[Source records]
┌──

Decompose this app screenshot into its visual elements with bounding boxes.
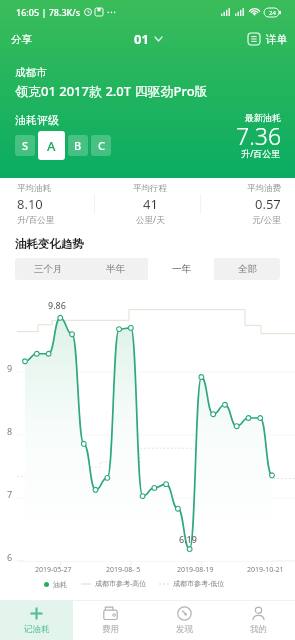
staticText: 2019-10-21	[247, 565, 284, 575]
staticText: 油耗变化趋势	[15, 237, 84, 251]
staticText: 成都市参考-高位	[95, 579, 147, 589]
staticText: S	[22, 138, 29, 153]
staticText: 成都市参考-低位	[173, 579, 225, 589]
button[interactable]: 记油耗	[0, 601, 73, 640]
staticText: 公里/天	[136, 214, 165, 225]
staticText: 2019-05-27	[35, 565, 72, 575]
staticText: 油耗	[53, 580, 67, 589]
staticText: 领克01 2017款 2.0T 四驱劲Pro版	[15, 82, 208, 100]
staticText: 平均行程	[133, 183, 167, 194]
staticText: 24	[269, 9, 276, 17]
staticText: 平均油耗	[17, 183, 51, 194]
staticText: 9.86	[48, 299, 66, 311]
staticText: 升/百公里	[241, 147, 281, 159]
staticText: 41	[143, 195, 158, 213]
staticText: A	[47, 137, 56, 155]
staticText: 我的	[250, 624, 267, 635]
button[interactable]: 我的	[221, 601, 295, 640]
button[interactable]: A	[38, 131, 65, 160]
staticText: 一年	[172, 263, 191, 275]
staticText: 9	[7, 362, 13, 374]
staticText: 8.10	[17, 195, 43, 213]
button[interactable]: 全部	[214, 258, 280, 280]
staticText: 7	[7, 488, 13, 500]
button[interactable]: 发现	[147, 601, 221, 640]
button[interactable]: 平均行程	[99, 183, 197, 225]
staticText: 最新油耗	[245, 112, 281, 123]
staticText: 费用	[102, 624, 119, 635]
staticText: 元/公里	[252, 214, 281, 225]
staticText: 01	[134, 30, 149, 48]
button[interactable]: S	[15, 135, 35, 156]
staticText: 8	[7, 425, 13, 437]
staticText: 详单	[266, 33, 287, 46]
staticText: 三个月	[34, 263, 63, 275]
button[interactable]: C	[91, 135, 111, 156]
staticText: C	[98, 138, 105, 153]
staticText: 6.19	[179, 533, 197, 545]
staticText: 0.57	[255, 195, 281, 213]
button[interactable]: B	[68, 135, 88, 156]
staticText: 16:05 | 78.3K/s	[16, 6, 81, 18]
button[interactable]: 三个月	[15, 258, 82, 280]
button[interactable]: 详单	[248, 26, 287, 52]
staticText: 半年	[106, 263, 125, 275]
button[interactable]: 分享	[11, 26, 32, 52]
staticText: 6	[7, 551, 13, 563]
staticText: 2019-08-19	[177, 565, 214, 575]
button[interactable]: 一年	[148, 258, 214, 280]
staticText: 2019-08- 5	[106, 565, 141, 575]
staticText: B	[74, 138, 82, 153]
staticText: 成都市	[15, 66, 47, 79]
staticText: 记油耗	[24, 624, 50, 635]
staticText: 油耗评级	[15, 113, 59, 127]
staticText: 7.36	[236, 120, 282, 151]
button[interactable]: 平均油耗	[0, 183, 99, 225]
button[interactable]: 费用	[73, 601, 147, 640]
staticText: 平均油费	[247, 183, 281, 194]
staticText: 分享	[11, 33, 32, 46]
button[interactable]: 01	[134, 26, 162, 52]
staticText: 升/百公里	[17, 214, 55, 225]
staticText: 全部	[238, 263, 257, 275]
button[interactable]: 平均油费	[197, 183, 295, 225]
button[interactable]: 半年	[82, 258, 148, 280]
staticText: 发现	[176, 624, 193, 635]
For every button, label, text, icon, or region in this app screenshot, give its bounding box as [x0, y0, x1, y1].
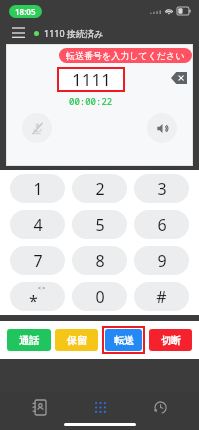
staticText: 0 — [95, 286, 105, 308]
staticText: 00:00:22 — [69, 95, 113, 107]
button[interactable]: * — [10, 282, 65, 311]
button[interactable]: 3 — [134, 174, 189, 203]
button[interactable]: 9 — [134, 246, 189, 275]
staticText: * — [29, 290, 38, 311]
staticText: 7 — [33, 250, 43, 272]
button[interactable]: # — [134, 282, 189, 311]
button[interactable]: 転送 — [105, 329, 142, 351]
staticText: 2 — [95, 178, 105, 200]
button[interactable]: Menu — [8, 23, 28, 43]
button[interactable]: Call history — [138, 392, 182, 422]
staticText: 保留 — [67, 334, 87, 347]
staticText: < > — [38, 285, 46, 292]
button[interactable]: Contacts — [17, 392, 61, 422]
staticText: 9 — [157, 250, 167, 272]
button[interactable]: 2 — [72, 174, 127, 203]
button[interactable]: 7 — [10, 246, 65, 275]
staticText: 5 — [95, 214, 105, 236]
staticText: 18:05 — [15, 6, 36, 17]
button[interactable]: 1111 — [57, 67, 125, 92]
button[interactable]: 5 — [72, 210, 127, 239]
staticText: 1 — [33, 178, 43, 200]
button[interactable]: 6 — [134, 210, 189, 239]
staticText: 3 — [157, 178, 167, 200]
button[interactable]: 通話 — [7, 329, 51, 351]
staticText: 転送番号を入力してください — [66, 50, 185, 61]
button[interactable]: 1 — [10, 174, 65, 203]
staticText: 4 — [33, 214, 43, 236]
button[interactable]: 切断 — [149, 329, 192, 351]
staticText: 1111 — [72, 68, 111, 91]
button[interactable]: Speaker — [147, 113, 177, 143]
staticText: 1110 接続済み — [44, 27, 104, 39]
button[interactable]: Mute — [22, 113, 52, 143]
staticText: 転送 — [114, 334, 134, 347]
button[interactable]: Keypad — [78, 392, 122, 422]
button[interactable]: 0 — [72, 282, 127, 311]
button[interactable]: Backspace — [170, 71, 187, 84]
staticText: 切断 — [161, 334, 181, 347]
staticText: 8 — [95, 250, 105, 272]
staticText: # — [156, 286, 167, 308]
staticText: 6 — [157, 214, 167, 236]
button[interactable]: 保留 — [55, 329, 98, 351]
staticText: 通話 — [19, 334, 39, 347]
button[interactable]: 8 — [72, 246, 127, 275]
button[interactable]: 4 — [10, 210, 65, 239]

└──

Assignment
For every line of the records that has the word "平均油耗" in it, make a copy.

Expected answer
staticText: 平均油耗	[17, 183, 51, 194]
button[interactable]: 平均油耗	[0, 183, 99, 225]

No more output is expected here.